* [Task]: Everything in the records must be restated exactly, apart from the pictures.

* [Dataset extract]:
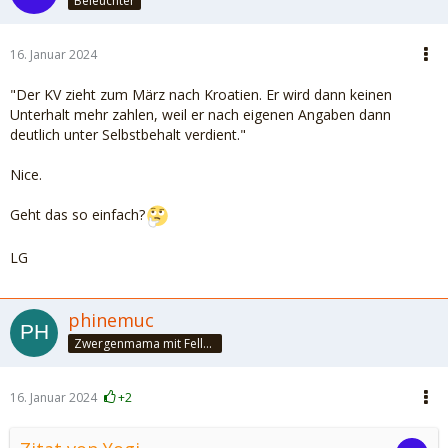
Beleuchter
16. Januar 2024
"Der KV zieht zum März nach Kroatien. Er wird dann keinen
Unterhalt mehr zahlen, weil er nach eigenen Angaben dann
deutlich unter Selbstbehalt verdient."
Nice.
Geht das so einfach?
LG
phinemuc
Zwergenmama mit Fellnasen
16. Januar 2024
+2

* [Exercise result]:
Beleuchter
16. Januar 2024
"Der KV zieht zum März nach Kroatien. Er wird dann keinen
Unterhalt mehr zahlen, weil er nach eigenen Angaben dann
deutlich unter Selbstbehalt verdient."
Nice.
Geht das so einfach?
LG
phinemuc
Zwergenmama mit Fellnasen
16. Januar 2024
+2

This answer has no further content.